**ACTIVITY**
Every line from the start of the data through the line containing "Legal requirements in Saudi Arabia" should be retyped exactly; the pictures should not.

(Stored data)

********************

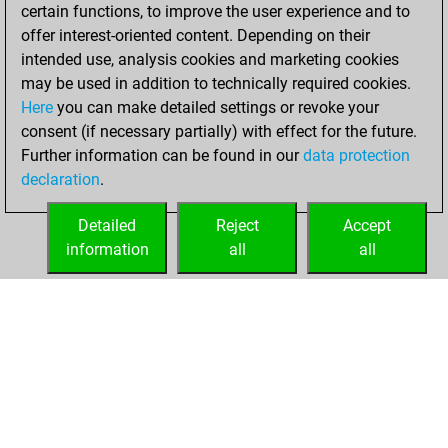
+151 =38 -196 in
certain functions, to improve the user experience and to
blitz
offer interest-oriented content. Depending on their
intended use, analysis cookies and marketing cookies
mercredi, janvier
may be used in addition to technically required cookies.
17, 2018
Here
you can make detailed settings or revoke your
consent (if necessary partially) with effect for the future.
You played 15
Further information can be found in our
data protection
bullet games
Play
declaration
.
You scored +8
=0 -7 in bullet
Detailed
Reject
Accept
information
all
all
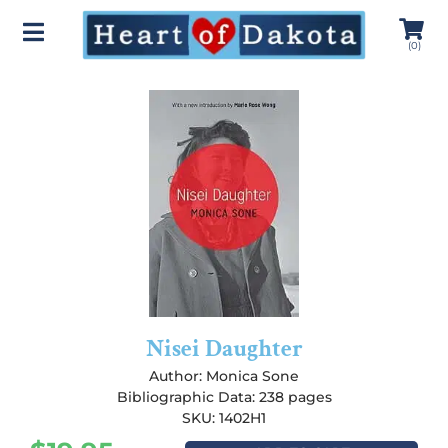
(
0
)
Nisei Daughter
Author:
Monica Sone
Bibliographic Data: 238 pages
SKU: 1402H1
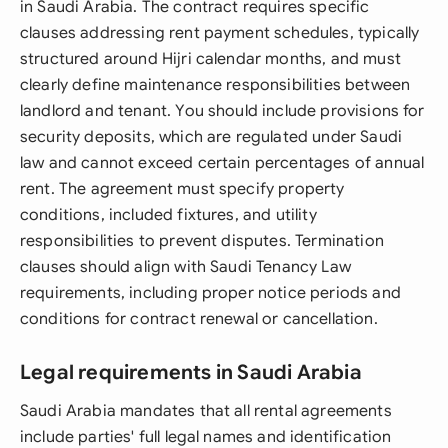
in Saudi Arabia. The contract requires specific
clauses addressing rent payment schedules, typically
structured around Hijri calendar months, and must
clearly define maintenance responsibilities between
landlord and tenant. You should include provisions for
security deposits, which are regulated under Saudi
law and cannot exceed certain percentages of annual
rent. The agreement must specify property
conditions, included fixtures, and utility
responsibilities to prevent disputes. Termination
clauses should align with Saudi Tenancy Law
requirements, including proper notice periods and
conditions for contract renewal or cancellation.
Legal requirements in Saudi Arabia
Saudi Arabia mandates that all rental agreements
include parties' full legal names and identification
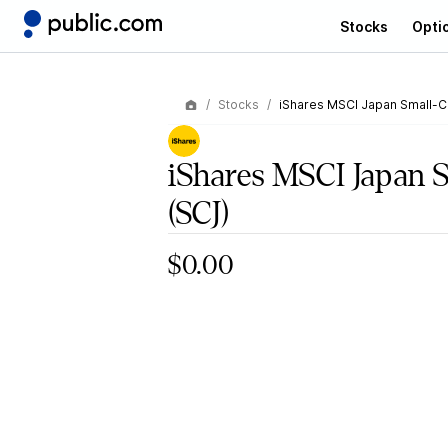
Stocks
Opti
Stocks
iShares MSCI Japan Small-C
iShares MSCI Japan 
(SCJ)
$0.00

********************

**ANSWER BOX**
+151 =38 -196 in
certain functions, to improve the user experience and to
blitz
offer interest-oriented content. Depending on their
intended use, analysis cookies and marketing cookies
mercredi, janvier
may be used in addition to technically required cookies.
17, 2018
Here
you can make detailed settings or revoke your
consent (if necessary partially) with effect for the future.
You played 15
Further information can be found in our
data protection
bullet games
Play
declaration
.
You scored +8
=0 -7 in bullet
Detailed
Reject
Accept
information
all
all
(
0
)
Nisei Daughter
Author:
Monica Sone
Bibliographic Data: 238 pages
SKU: 1402H1
in Saudi Arabia. The contract requires specific
clauses addressing rent payment schedules, typically
structured around Hijri calendar months, and must
clearly define maintenance responsibilities between
landlord and tenant. You should include provisions for
security deposits, which are regulated under Saudi
law and cannot exceed certain percentages of annual
rent. The agreement must specify property
conditions, included fixtures, and utility
responsibilities to prevent disputes. Termination
clauses should align with Saudi Tenancy Law
requirements, including proper notice periods and
conditions for contract renewal or cancellation.
Legal requirements in Saudi Arabia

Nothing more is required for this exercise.